Bei der zweiten Booster-Impfung gegen das Coronavirus stehen v. a. ältere Menschen im Fokus. Neben den Impfungen in der Praxis sind deshalb auch Hausbesuche angesagt. Dafür wurde bereits eine eigene Ziffer geschaffen - bei der Abrechnung kann es aber kompliziert werden!
Der Hausbesuch zum Zweck einer Covid-Impfung kann nach § 6 Abs. 1 S. 4 der aktuell gültigen Coronavirus-Impfverordnung (CoronaImpfV) des Bundesgesundheitsministeriums mit der Nr. 88 323 abgerechnet werden. Wenn bei dem Besuch nicht nur die Corona-Impfung verabreicht, sondern auch andere, kurative Maßnahmen erbracht werden, kommt alternativ auch die EBM-Abrechnung nach der Nr. 01 410 in Betracht. (Für den Mitbesuch siehe S. 33.) Grundsätzlich ist die EBM-Nr. schlechter bewertet; sie sollte deshalb in der Regel für die Abrechnung eines Impfbesuches nicht angesetzt werden. Es gibt aber Ausnahmen!
Ein Fallbeispiel
Emma W., 78 Jahre alt, seit Kurzem in einem Pflegeheim, hat die COVID-19-Grundimmunisierung und die erste Auffrischimpfung längst hinter sich. Die Ständige Impfkommission (STIKO) empfiehlt aber inzwischen ab dem 60. Lebensjahr und bei besonders gesundheitlich gefährdeten bzw. exponierten Personengruppen eine zweite Auffrischimpfung) mit einem mRNA-Impfstoff. Da sie wegen einer mäßigen Herzinsuffizienz und einer schweren Gonarthrose bds. nur noch begrenzt beweglich ist, wird die Impfung bei einem Hausbesuch vorgenommen.

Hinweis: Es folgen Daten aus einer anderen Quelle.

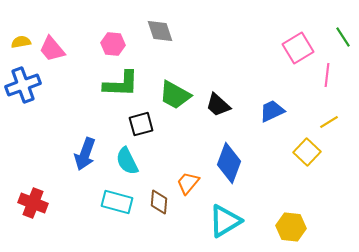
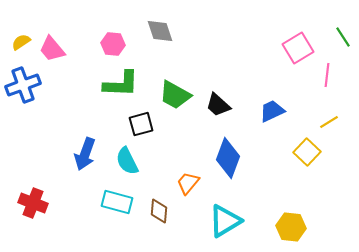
yellow semicircle: rotated 24 degrees counterclockwise
blue diamond: moved 1 px left, 5 px up
brown diamond: moved 9 px down
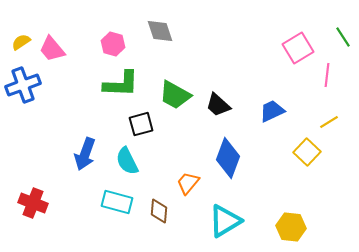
pink hexagon: rotated 10 degrees clockwise
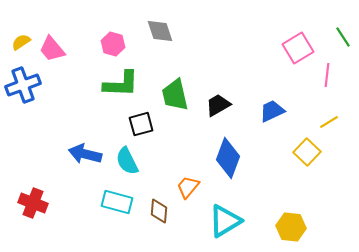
green trapezoid: rotated 48 degrees clockwise
black trapezoid: rotated 108 degrees clockwise
blue arrow: rotated 84 degrees clockwise
orange trapezoid: moved 4 px down
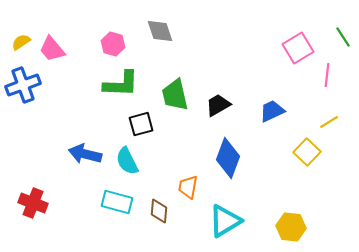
orange trapezoid: rotated 30 degrees counterclockwise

Würde nun der Hausbesuch ausschließlich zum Zweck der Covid-Impfung stattfinden, könnte nur die Nr. 88 323 berechnet werden. Gegenüber der EBM-Abrechnung ergäbe sich ein leichter Vorteil. Tatsächlich finden aber im Rahmen des Besuchs auch Kontrolluntersuchungen wegen der chronischen Erkrankungen statt. Besteht mit dem Pflegeheim ein Versorgungsvertrag gemäß Anlage 27 zum BMV-Ä, kann deshalb das Ergebnis der EBM-Abrechnung überlegen sein (Tab. 1).

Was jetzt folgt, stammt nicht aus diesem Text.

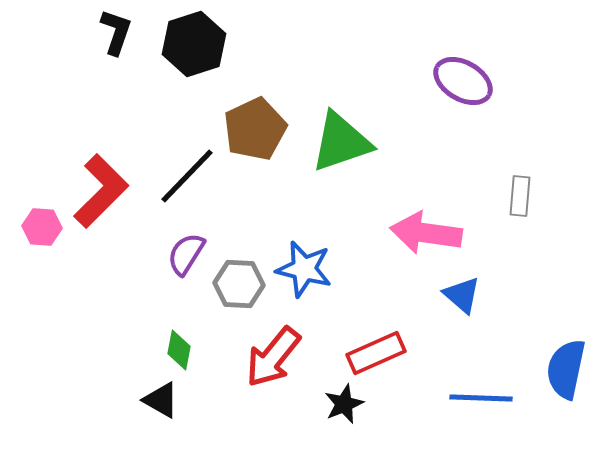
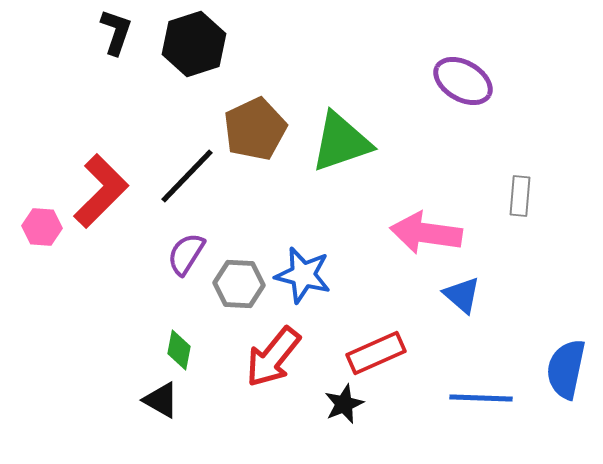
blue star: moved 1 px left, 6 px down
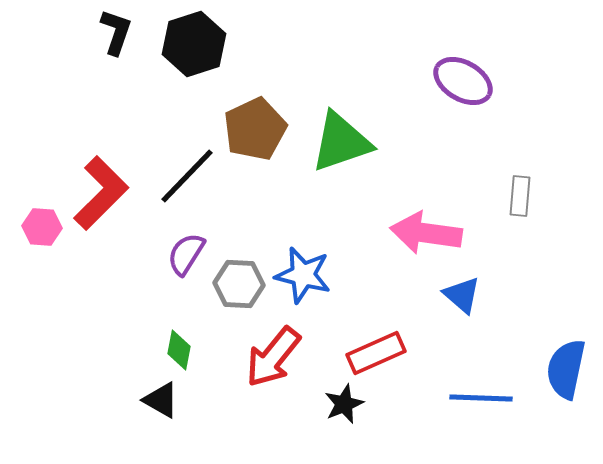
red L-shape: moved 2 px down
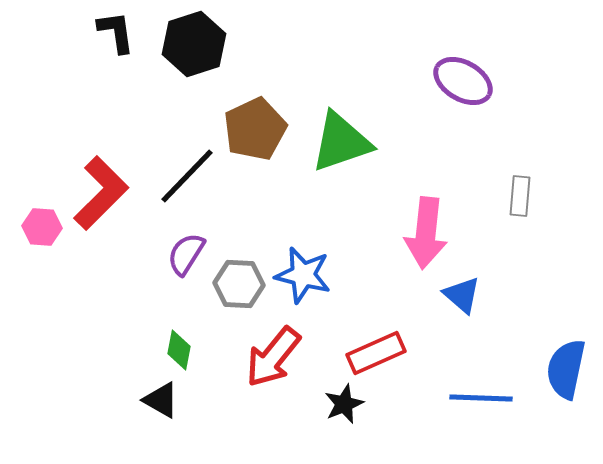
black L-shape: rotated 27 degrees counterclockwise
pink arrow: rotated 92 degrees counterclockwise
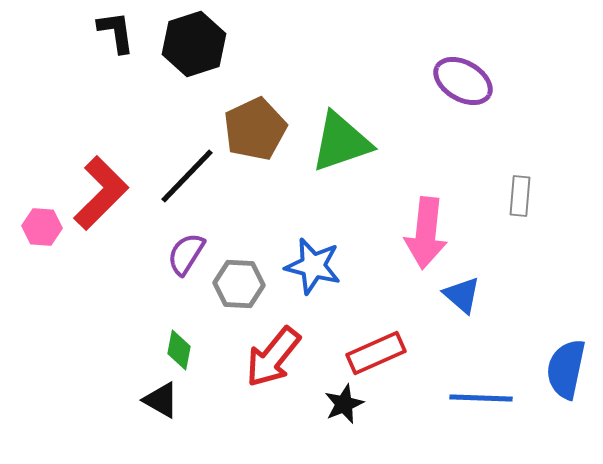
blue star: moved 10 px right, 9 px up
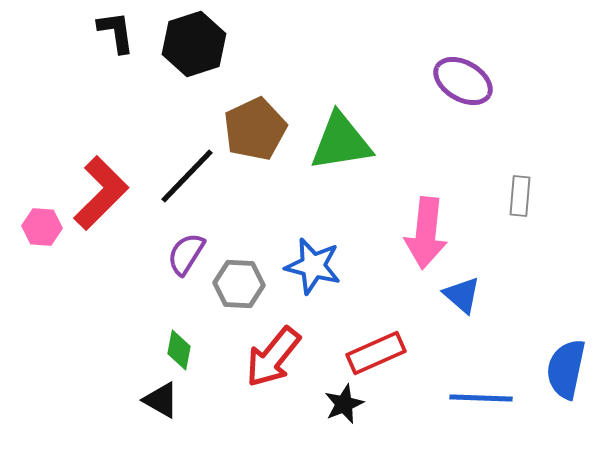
green triangle: rotated 10 degrees clockwise
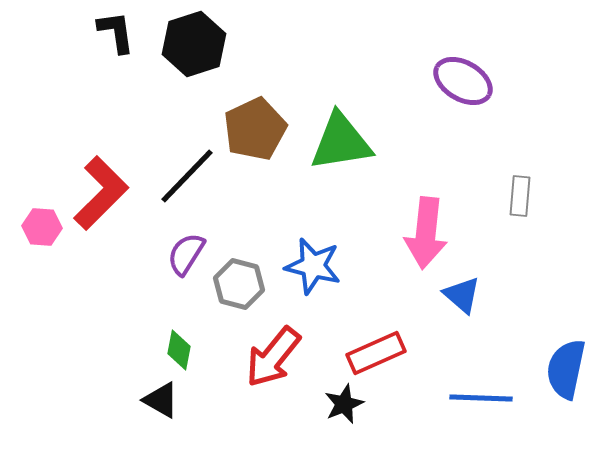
gray hexagon: rotated 12 degrees clockwise
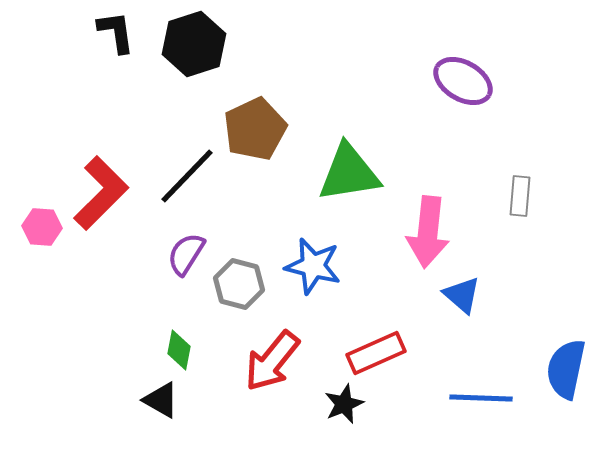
green triangle: moved 8 px right, 31 px down
pink arrow: moved 2 px right, 1 px up
red arrow: moved 1 px left, 4 px down
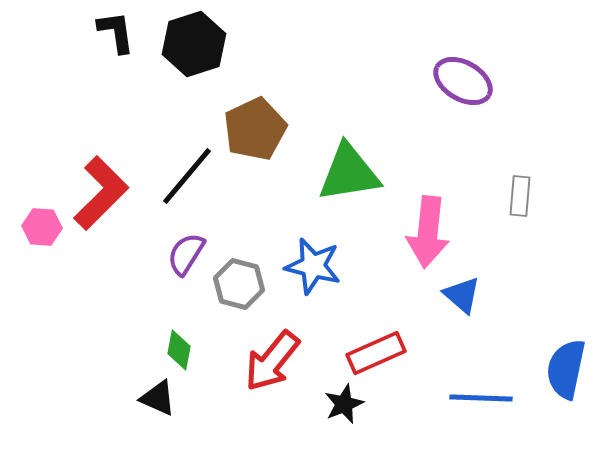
black line: rotated 4 degrees counterclockwise
black triangle: moved 3 px left, 2 px up; rotated 6 degrees counterclockwise
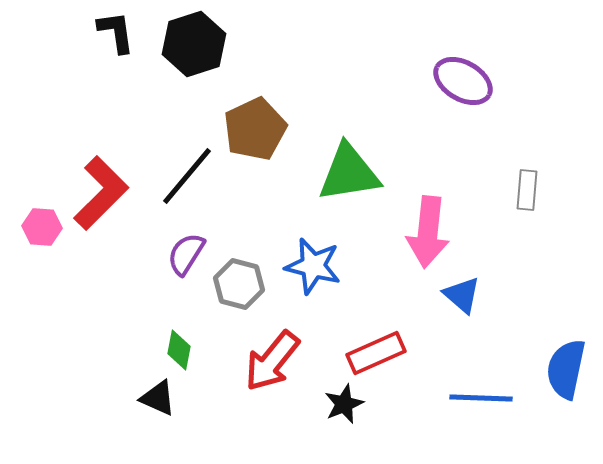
gray rectangle: moved 7 px right, 6 px up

Legende | CoronaImpfV | Euro | EBM | Euro |
---|---|---|---|---|
Besuch im Rahmen einer Impfung | 88 323 | 35 | 01 410 | 23,88 |
Kilometerpauschale (Beispiel) | - | - | - | 4,42 |
Zuschlag zu Nr. 01 410 bzw. 01 413 bei Kooperationsvertrag mit Pflegeheim | - | - | 37 102 | 14,08 |
Summe | 35 Euro | 42,38 Euro |
Hinzu kommen die Impfung mit mRNA-Impfstoff im Pflegeheim (Nr. 88 331, 28 Euro) und die Ausstellung eines Impfzertifikats (Nr. 88 350, 6 Euro).
MMW-Kommentar
Der Arzt oder die Ärztin hat nämlich ein Wahlrecht: Kommt im Rahmen des Besuchs ein kurativer Anlass hinzu, können entweder die Nrn. der Corona-Impfverordnung oder die EBM-Leistungen angesetzt werden. Bei Anwendung der "Covid-Hausbesuchsziffer" ist das finanzielle Ergebnis mit 35 Euro gegenüber 23,88 Euro zuzüglich Kilometerpauschale bei der EBM-Abrechnung deutlich besser. Besteht dagegen ein Versorgungsvertrag nach nach § 119b SGB V mit dem Pflegeheim, wird die EBM-Abrechnung zur "Bestwert-Regelung": Im Beispiel bringt sie 42,38 Euro.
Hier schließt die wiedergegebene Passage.